** Records provided follows **

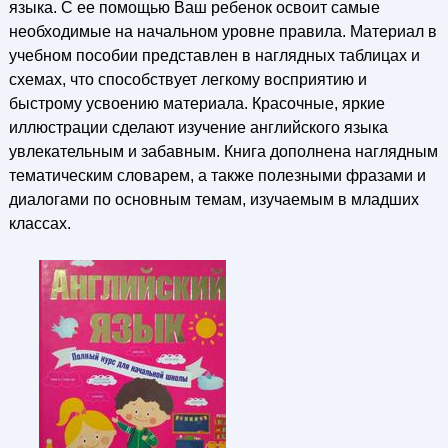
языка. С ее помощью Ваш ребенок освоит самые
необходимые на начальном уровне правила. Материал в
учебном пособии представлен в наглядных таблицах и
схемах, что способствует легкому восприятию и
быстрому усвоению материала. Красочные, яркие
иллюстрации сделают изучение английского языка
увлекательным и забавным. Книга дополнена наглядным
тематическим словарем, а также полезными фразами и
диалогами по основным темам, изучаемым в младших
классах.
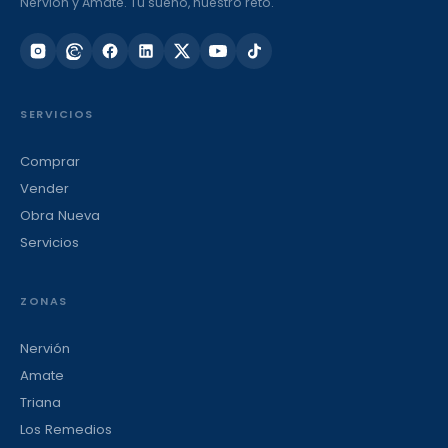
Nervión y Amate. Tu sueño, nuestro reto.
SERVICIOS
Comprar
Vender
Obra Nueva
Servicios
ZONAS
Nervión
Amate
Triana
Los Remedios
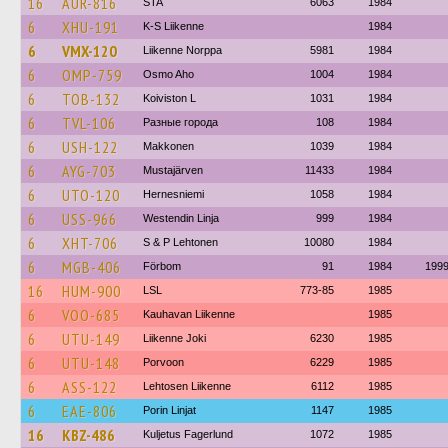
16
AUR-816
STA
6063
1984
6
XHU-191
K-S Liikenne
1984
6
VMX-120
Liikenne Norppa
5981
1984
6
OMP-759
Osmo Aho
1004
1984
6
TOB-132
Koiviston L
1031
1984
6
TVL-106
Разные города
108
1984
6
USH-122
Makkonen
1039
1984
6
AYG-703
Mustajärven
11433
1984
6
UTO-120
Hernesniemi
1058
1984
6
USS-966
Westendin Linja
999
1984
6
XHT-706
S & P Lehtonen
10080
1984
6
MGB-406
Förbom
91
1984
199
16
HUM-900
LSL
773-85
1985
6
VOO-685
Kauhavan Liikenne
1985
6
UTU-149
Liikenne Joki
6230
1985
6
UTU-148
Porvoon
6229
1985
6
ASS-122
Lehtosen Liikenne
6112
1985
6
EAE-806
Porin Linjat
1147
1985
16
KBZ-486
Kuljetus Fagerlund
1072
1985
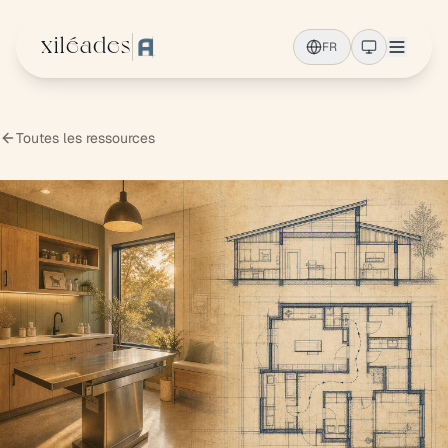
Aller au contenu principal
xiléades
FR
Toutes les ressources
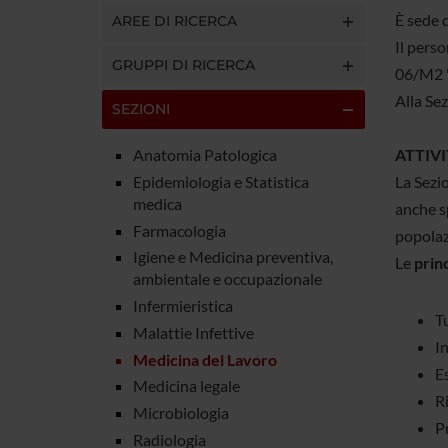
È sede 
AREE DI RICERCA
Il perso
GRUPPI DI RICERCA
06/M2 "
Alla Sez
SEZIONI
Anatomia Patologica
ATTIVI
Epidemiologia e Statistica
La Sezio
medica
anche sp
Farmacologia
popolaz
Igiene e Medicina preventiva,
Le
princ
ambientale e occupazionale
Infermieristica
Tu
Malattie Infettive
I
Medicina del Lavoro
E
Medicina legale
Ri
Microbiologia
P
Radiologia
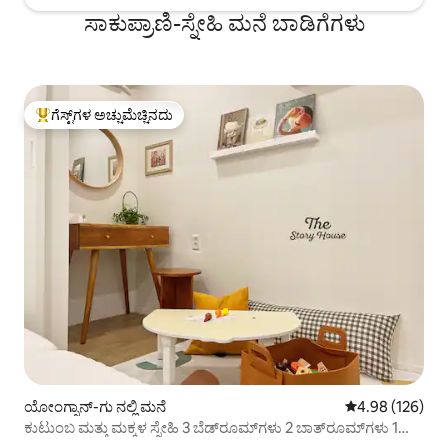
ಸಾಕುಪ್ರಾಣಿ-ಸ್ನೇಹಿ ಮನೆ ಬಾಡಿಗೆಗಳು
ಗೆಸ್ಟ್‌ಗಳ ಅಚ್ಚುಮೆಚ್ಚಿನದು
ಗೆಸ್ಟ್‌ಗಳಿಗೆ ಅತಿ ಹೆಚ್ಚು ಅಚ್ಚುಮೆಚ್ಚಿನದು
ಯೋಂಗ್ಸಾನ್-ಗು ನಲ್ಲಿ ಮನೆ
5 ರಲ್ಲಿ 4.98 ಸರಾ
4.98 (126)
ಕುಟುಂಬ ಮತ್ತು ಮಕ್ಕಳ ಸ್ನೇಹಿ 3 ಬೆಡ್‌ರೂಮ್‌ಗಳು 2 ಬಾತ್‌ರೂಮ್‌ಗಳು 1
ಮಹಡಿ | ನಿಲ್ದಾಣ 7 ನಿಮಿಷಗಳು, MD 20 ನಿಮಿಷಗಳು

** End of Records provided **
** Records provided follows **

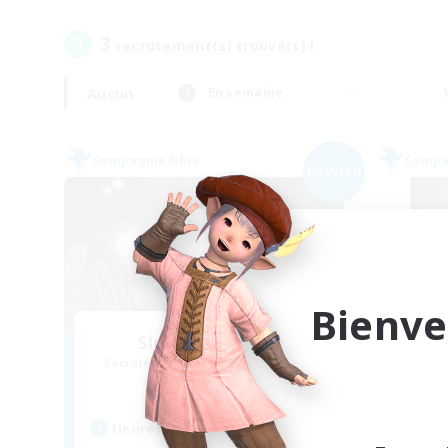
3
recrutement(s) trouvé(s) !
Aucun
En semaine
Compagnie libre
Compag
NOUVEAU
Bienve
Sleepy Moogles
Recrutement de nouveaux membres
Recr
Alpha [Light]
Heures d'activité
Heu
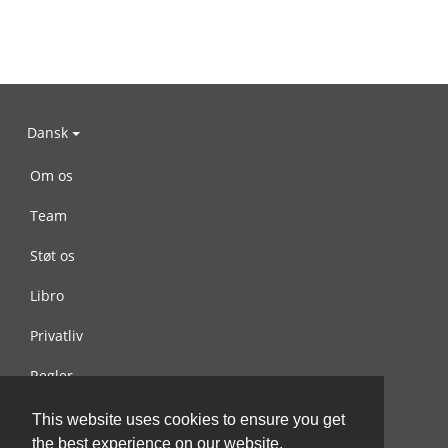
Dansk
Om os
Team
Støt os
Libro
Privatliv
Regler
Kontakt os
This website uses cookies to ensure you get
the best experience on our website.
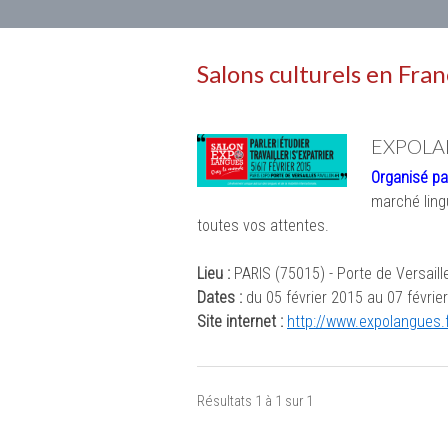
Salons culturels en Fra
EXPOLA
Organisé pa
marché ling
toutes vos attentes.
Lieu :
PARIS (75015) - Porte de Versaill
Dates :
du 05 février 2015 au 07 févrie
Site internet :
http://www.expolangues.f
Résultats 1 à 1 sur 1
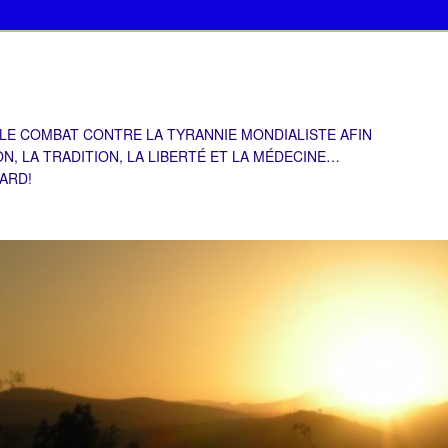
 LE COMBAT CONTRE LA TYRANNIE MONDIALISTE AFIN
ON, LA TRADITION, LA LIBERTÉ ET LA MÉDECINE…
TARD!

** End of Records provided **
** Records provided follows **

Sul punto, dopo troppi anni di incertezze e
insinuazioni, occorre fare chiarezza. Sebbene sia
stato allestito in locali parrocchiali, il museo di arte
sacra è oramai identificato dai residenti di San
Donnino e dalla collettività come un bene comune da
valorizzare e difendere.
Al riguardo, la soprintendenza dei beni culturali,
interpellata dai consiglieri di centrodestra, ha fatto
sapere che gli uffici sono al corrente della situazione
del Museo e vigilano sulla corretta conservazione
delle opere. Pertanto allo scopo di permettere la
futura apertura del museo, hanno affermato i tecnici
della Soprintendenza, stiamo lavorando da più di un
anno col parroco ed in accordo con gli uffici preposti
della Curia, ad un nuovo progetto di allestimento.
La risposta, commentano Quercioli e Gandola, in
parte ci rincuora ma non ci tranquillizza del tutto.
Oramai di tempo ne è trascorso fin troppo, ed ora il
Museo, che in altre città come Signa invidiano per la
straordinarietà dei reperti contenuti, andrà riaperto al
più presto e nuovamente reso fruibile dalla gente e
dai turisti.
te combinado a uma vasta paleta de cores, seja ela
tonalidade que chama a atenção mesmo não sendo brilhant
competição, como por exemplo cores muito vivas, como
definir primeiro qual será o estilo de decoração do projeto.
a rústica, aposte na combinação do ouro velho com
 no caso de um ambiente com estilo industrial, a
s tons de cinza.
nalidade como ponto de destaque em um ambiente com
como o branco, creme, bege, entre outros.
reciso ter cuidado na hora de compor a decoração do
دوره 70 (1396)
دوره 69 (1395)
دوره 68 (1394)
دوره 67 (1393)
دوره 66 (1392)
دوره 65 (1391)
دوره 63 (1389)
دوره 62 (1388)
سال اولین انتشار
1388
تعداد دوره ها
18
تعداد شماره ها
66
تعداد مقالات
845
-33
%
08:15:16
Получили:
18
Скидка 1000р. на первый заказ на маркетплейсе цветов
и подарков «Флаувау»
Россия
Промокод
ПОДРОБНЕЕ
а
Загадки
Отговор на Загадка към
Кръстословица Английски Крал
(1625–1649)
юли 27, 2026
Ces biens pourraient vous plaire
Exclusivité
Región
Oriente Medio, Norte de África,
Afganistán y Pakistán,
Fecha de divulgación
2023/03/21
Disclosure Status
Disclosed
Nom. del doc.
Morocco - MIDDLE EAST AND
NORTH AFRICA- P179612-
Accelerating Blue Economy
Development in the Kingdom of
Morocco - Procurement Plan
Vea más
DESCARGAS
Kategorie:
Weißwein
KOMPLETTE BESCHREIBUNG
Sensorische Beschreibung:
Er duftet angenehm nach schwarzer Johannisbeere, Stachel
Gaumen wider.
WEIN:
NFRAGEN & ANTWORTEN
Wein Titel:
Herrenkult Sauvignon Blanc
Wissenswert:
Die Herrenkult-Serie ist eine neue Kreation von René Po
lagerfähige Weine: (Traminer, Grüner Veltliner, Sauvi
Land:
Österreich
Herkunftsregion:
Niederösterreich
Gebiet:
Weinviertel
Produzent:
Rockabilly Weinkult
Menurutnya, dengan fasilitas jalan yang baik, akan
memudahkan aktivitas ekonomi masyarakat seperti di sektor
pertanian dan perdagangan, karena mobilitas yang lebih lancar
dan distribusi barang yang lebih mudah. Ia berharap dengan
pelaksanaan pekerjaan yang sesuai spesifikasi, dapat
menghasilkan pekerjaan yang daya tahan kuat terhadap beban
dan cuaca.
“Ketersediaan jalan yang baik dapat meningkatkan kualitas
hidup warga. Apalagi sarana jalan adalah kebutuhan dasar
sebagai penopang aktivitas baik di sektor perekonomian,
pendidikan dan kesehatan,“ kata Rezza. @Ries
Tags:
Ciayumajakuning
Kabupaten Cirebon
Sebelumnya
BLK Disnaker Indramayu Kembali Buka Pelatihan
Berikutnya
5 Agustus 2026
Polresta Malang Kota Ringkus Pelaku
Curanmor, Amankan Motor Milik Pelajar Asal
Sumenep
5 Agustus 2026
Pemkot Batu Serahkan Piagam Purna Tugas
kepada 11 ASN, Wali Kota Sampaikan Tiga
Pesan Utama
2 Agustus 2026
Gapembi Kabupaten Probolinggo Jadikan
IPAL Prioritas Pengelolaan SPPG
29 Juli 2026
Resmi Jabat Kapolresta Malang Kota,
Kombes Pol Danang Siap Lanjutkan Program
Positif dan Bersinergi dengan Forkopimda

** End of Records provided **

Your goal: In the listing above, find the line with "языка. С ее помощью Ваш ребенок освоит самые" and the line with "ಮಹಡಿ | ನಿಲ್ದಾಣ 7 ನಿಮಿಷಗಳು, MD 20 ನಿಮಿಷಗಳು". Copy both of them and every line between, exactly, but not the pictures.

Answer for the task:
языка. С ее помощью Ваш ребенок освоит самые
необходимые на начальном уровне правила. Материал в
учебном пособии представлен в наглядных таблицах и
схемах, что способствует легкому восприятию и
быстрому усвоению материала. Красочные, яркие
иллюстрации сделают изучение английского языка
увлекательным и забавным. Книга дополнена наглядным
тематическим словарем, а также полезными фразами и
диалогами по основным темам, изучаемым в младших
классах.
Nervión y Amate. Tu sueño, nuestro reto.
SERVICIOS
Comprar
Vender
Obra Nueva
Servicios
ZONAS
Nervión
Amate
Triana
Los Remedios
16
AUR-816
STA
6063
1984
6
XHU-191
K-S Liikenne
1984
6
VMX-120
Liikenne Norppa
5981
1984
6
OMP-759
Osmo Aho
1004
1984
6
TOB-132
Koiviston L
1031
1984
6
TVL-106
Разные города
108
1984
6
USH-122
Makkonen
1039
1984
6
AYG-703
Mustajärven
11433
1984
6
UTO-120
Hernesniemi
1058
1984
6
USS-966
Westendin Linja
999
1984
6
XHT-706
S & P Lehtonen
10080
1984
6
MGB-406
Förbom
91
1984
199
16
HUM-900
LSL
773-85
1985
6
VOO-685
Kauhavan Liikenne
1985
6
UTU-149
Liikenne Joki
6230
1985
6
UTU-148
Porvoon
6229
1985
6
ASS-122
Lehtosen Liikenne
6112
1985
6
EAE-806
Porin Linjat
1147
1985
16
KBZ-486
Kuljetus Fagerlund
1072
1985
Aller au contenu principal
xiléades
FR
Toutes les ressources
È sede 
AREE DI RICERCA
Il perso
GRUPPI DI RICERCA
06/M2 "
Alla Sez
SEZIONI
Anatomia Patologica
ATTIVI
Epidemiologia e Statistica
La Sezio
medica
anche sp
Farmacologia
popolaz
Igiene e Medicina preventiva,
Le
princ
ambientale e occupazionale
Infermieristica
Tu
Malattie Infettive
I
Medicina del Lavoro
E
Medicina legale
Ri
Microbiologia
P
Radiologia
ಸಾಕುಪ್ರಾಣಿ-ಸ್ನೇಹಿ ಮನೆ ಬಾಡಿಗೆಗಳು
ಗೆಸ್ಟ್‌ಗಳ ಅಚ್ಚುಮೆಚ್ಚಿನದು
ಗೆಸ್ಟ್‌ಗಳಿಗೆ ಅತಿ ಹೆಚ್ಚು ಅಚ್ಚುಮೆಚ್ಚಿನದು
ಯೋಂಗ್ಸಾನ್-ಗು ನಲ್ಲಿ ಮನೆ
5 ರಲ್ಲಿ 4.98 ಸರಾ
4.98 (126)
ಕುಟುಂಬ ಮತ್ತು ಮಕ್ಕಳ ಸ್ನೇಹಿ 3 ಬೆಡ್‌ರೂಮ್‌ಗಳು 2 ಬಾತ್‌ರೂಮ್‌ಗಳು 1
ಮಹಡಿ | ನಿಲ್ದಾಣ 7 ನಿಮಿಷಗಳು, MD 20 ನಿಮಿಷಗಳು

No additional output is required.